Eu dormir rapidamente, e tive um sonho estanho com a minha família, eu via eles e eles me viam, mas eles estavam muito longes de mim, e depois começaram a correr de mim. E eu ia atrás deles.

- para não- eu escutava uma voz feminina próxima de mim gritar – me deixa, por favor vai embora – ela gritava com medo. Logo lembrei de Bella e acordei, já estava quase amanhecendo, e Bella estava deitada tendo um pesadelo brigando com o vento.

- Bella –eu chamei indo ficar do lado dela – acorda – eu falava alto para ela me escutar. Ela começava a abrir os olhos e procurar alguma coisa. Eu toquei o braço dela para mostrar que ela não estava sozinha, mas ela pulou para trás se afastando de mim – foi só um sonho – eu alertei – sou eu Edward, não precisa se preocupar.

- fica longe de mim – ela falou, respirando fundo contendo algumas lagrimas, que diabo de sonho era aquele que fazia aquela doida chorar?

- ok – eu falei, me levantando e indo pegar uma camiseta, o vento estava frio.

- para onde você esta indo? – ela gritou.

- pensei que você queria que eu ficasse longe – eu disse brincando com ela.

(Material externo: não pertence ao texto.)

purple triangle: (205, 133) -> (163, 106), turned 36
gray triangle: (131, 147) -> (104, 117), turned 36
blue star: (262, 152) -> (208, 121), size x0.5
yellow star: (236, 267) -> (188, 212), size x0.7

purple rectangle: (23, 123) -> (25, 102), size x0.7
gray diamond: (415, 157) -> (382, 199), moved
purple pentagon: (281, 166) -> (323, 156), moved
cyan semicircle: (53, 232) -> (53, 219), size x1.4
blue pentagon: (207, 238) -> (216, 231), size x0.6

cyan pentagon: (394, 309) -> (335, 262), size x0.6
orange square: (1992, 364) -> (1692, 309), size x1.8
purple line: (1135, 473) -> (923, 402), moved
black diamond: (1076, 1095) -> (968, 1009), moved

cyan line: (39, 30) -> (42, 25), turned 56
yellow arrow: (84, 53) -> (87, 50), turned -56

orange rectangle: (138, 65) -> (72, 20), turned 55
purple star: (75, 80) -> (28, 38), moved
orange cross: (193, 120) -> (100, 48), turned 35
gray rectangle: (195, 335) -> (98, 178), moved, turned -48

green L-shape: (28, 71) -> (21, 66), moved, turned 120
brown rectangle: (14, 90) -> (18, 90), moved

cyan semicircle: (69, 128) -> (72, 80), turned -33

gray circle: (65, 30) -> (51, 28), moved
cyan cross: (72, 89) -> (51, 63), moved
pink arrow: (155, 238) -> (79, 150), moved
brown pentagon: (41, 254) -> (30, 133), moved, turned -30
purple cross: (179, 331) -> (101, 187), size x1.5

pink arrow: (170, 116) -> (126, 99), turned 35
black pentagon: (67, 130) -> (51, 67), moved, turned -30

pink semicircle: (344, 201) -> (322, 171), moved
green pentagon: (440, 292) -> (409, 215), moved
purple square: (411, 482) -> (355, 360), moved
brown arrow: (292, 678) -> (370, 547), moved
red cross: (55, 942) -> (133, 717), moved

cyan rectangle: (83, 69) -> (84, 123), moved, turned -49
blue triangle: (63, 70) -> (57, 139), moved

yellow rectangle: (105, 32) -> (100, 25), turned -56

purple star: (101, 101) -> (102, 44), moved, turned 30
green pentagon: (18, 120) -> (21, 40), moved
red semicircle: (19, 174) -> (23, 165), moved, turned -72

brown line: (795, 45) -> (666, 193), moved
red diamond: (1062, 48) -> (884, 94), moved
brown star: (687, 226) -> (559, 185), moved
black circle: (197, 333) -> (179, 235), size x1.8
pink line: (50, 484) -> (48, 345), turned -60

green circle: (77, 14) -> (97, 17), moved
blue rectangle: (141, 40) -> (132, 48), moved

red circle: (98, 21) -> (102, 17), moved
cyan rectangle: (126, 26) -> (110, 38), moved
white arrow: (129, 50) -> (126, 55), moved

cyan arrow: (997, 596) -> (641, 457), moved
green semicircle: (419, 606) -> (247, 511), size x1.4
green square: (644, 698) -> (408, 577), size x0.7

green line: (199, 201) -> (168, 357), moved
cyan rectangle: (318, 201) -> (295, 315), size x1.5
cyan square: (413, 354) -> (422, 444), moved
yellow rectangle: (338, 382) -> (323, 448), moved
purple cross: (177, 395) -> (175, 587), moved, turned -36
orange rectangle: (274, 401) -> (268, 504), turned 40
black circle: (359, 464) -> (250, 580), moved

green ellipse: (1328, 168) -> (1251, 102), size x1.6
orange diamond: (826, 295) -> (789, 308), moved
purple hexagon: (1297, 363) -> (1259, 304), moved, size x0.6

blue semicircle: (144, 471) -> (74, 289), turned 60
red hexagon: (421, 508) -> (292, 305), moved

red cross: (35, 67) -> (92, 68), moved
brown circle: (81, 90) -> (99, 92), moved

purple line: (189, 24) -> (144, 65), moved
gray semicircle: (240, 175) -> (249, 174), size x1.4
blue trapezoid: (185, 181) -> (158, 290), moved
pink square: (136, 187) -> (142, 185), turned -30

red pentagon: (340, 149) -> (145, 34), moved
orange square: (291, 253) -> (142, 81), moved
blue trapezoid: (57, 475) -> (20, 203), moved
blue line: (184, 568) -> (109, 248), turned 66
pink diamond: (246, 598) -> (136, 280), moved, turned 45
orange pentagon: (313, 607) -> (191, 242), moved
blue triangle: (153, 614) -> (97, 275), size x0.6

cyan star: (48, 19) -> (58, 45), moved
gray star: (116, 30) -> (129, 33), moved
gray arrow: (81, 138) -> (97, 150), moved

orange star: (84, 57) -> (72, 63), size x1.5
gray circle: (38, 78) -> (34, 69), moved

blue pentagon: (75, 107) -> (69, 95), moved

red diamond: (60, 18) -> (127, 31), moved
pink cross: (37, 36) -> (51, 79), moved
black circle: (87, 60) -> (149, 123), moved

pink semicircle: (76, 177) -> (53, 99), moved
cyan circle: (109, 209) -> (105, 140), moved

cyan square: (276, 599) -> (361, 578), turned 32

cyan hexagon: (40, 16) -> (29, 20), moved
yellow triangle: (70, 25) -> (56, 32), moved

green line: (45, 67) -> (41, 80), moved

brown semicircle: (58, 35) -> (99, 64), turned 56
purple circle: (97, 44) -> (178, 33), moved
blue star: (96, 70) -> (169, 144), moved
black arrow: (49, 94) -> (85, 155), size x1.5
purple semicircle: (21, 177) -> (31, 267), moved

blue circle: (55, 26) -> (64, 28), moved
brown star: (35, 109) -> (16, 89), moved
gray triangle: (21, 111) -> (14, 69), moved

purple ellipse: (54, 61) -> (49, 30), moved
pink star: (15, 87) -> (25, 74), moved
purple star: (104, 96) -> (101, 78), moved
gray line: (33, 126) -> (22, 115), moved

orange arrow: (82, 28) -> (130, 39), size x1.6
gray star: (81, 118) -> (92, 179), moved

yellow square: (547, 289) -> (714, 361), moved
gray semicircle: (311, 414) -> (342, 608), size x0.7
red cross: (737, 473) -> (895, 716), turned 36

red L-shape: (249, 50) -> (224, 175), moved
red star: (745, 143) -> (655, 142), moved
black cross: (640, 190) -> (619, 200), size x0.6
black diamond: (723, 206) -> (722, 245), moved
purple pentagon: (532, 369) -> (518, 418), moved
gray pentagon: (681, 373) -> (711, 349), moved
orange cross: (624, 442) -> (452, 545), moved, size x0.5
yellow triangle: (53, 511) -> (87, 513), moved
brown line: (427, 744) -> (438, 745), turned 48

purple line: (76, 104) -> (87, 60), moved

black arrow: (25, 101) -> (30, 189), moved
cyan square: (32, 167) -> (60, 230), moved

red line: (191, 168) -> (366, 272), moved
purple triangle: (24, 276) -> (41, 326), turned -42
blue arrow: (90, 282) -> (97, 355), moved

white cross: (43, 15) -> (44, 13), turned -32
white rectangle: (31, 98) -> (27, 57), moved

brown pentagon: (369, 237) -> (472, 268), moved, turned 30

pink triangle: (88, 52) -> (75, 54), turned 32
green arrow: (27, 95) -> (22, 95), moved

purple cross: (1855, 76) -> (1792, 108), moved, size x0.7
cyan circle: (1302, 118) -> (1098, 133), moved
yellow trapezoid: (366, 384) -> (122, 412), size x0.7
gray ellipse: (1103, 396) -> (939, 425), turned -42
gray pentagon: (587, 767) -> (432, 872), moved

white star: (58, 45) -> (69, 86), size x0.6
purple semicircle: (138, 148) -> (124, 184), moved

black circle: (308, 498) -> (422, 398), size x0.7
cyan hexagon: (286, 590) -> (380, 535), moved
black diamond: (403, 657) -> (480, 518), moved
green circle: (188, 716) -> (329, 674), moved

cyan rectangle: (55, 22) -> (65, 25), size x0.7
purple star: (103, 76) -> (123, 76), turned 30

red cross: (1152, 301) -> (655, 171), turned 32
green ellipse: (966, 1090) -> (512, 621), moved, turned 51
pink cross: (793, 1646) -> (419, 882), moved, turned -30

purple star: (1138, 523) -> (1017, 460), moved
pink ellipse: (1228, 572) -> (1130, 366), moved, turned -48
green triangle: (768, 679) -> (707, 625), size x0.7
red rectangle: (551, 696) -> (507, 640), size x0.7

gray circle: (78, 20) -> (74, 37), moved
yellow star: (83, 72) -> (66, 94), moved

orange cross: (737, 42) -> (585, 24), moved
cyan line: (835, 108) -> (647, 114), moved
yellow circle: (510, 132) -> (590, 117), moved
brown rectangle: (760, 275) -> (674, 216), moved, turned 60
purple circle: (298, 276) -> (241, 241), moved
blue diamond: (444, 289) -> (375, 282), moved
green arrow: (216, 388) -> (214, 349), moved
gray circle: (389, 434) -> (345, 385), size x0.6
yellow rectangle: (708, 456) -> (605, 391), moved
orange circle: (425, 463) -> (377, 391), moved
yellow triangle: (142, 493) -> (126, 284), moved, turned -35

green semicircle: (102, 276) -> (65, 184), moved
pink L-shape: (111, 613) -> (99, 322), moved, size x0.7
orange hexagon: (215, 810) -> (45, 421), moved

- eu só não quero que me toque, mas por favor não fique longe de mim – ela falou enquanto se aproximava.

- então pedi desculpa – fiz cara de desafio.

- pelo o que? – ela perguntou.

- por ter me acordado, por mais que o sonho não estivesse bom, eu gosto de dormir, e você não deixou.

- então vai agora, vai dormir – ela disse me desafiando, grossa, eu voltei a caminhar indo em direção as nossas coisas, que ainda estavam embaixo de uma árvore – ei, ok desculpa, foi sem querer.

- pode me contar com o que estava sonhando?

- era mais um pesadelo – ela respondeu, voltando a ser a menina meiga.

- pode me contar, como era o pesadelo.

- eu não gosto de falar sobre isso

- por que?

- isso, não de tua conta – ela respondeu, voltando a ser grossa, e eu percebe que era melhor não tocar no assunto.

- desculpe então, eu só não acho justo, te falei um pouco de minha vida ontem enquanto tu só ficou calada. Enquanto eu não sei nada sobre você.

- a minha vida não é algo interessante para se esculta.

- ok, eu já entende que você não quer falar sobre sua vida, mas eu acho que a gente pelo menos deveria se conhecer, já que estamos sozinhos em um ilha deserta.

- ok, você pode perguntar o que quiser, mas não prometo responder a todas, mas em troca também quero respostas – ela falou.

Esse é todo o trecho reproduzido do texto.